Having worked on the game at every chance I got during the past month or two, I decided to have a week “off”. It came to my attention that I had not played enough games recently, so I made that a priority.
After being blown away by the demo, I bought Playdead’s “Limbo” and played through within hours. The animation and graphics are stunning, sure, but the music and sound’s contribution to the atmosphere got me the most. The puzzles were challenging but not frustrating – for some I was so sure I was missing an element to the puzzle that would make it a little more possible, but eventually something always clicked in my lateral thinking mind.
Mostly, Limbo just got me thinking more about game design, and also some of the old games my brothers & I used to play. “Another World”, on Mega Drive/Genesis, was a christmas present when I was a very young child. I was terrible at it, and I think most of us thought it was a pretty B grade game as none of us had heard of it, and, what the hell man, no dialog or colourful sprites or bloopy sound effects. Retrospectively I think it’s one of the more respected games that I grew up with. Also, I never finished it.

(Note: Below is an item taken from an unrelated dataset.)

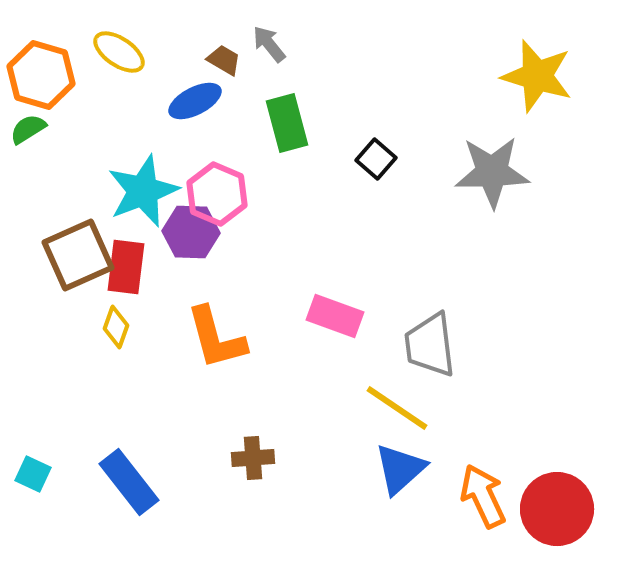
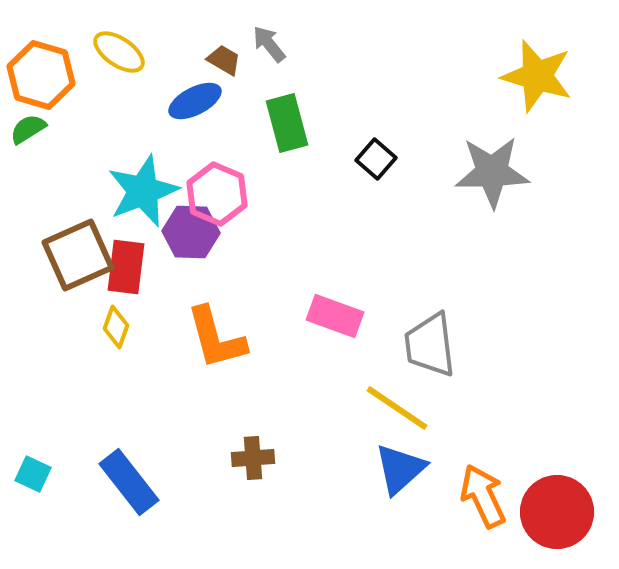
red circle: moved 3 px down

Next up was “Sixty Five Million and One B.C”, a really good plot-driven platformer, created in Game Maker by snailfox. The game did originally have a price tag but is now free – a very generous move by snailfox, although it left me feeling sorry that I never bought the game to support him originally.
65m&1bc is actually really funny. There’s great dialogue that makes fun of the game and doesn’t take itself too seriously. The feel of the prehistoric forests and mountain ranges are just really friendly and light. The puzzles are challenging and clever, although sometimes it feels unpolished and I did come across some annoying glitches. Some of the music, art, and feel of the game really inspired me when working on Caveman Craig and I’ll always hold this game in high regard.
The last two games I played this week were America’s Army 2 and Call of Duty: United Offensive. That’s right, the very first Call of Duty (with an expansion pack that we don’t utilise). Tim and I spent many hours playing 1 on 1 over the LAN with our sniper rifles or MP40’s. Just recently we had an opportunity to relive those times all over again with some friends, and it was all rather exciting and with a welcomed slower pace from the later games in the COD series. It’s also funny seeing some of the sprites and ideas that are still unchanged in CoD: Black Ops.
I went through high school playing America’s Army at every chance I got. I was obsessed with this game – clan wars and all. Returning to this game after years of dulling my brain with newer renditions of Call of Duty and Grand Theft Auto meant it took a few days to get used to the slow, tactical pace of this game. In COD, jumping like a maniac is your key to survival. In America’s Army (and real life..), jumping is the worst thing you can do in a firefight. You lose your aim and you become useless for about 2 seconds while you get your gear back in place – 2 seconds, while your firefight lasts about 1.
AA is free, and brilliant. I’m not so sure about the current AA3 version, as I’ve heard it’s still very glitchy. I’ve been playing AA2, which is now dereliect with only a few servers. But it’s worth it!
And that, friends, has been my past week.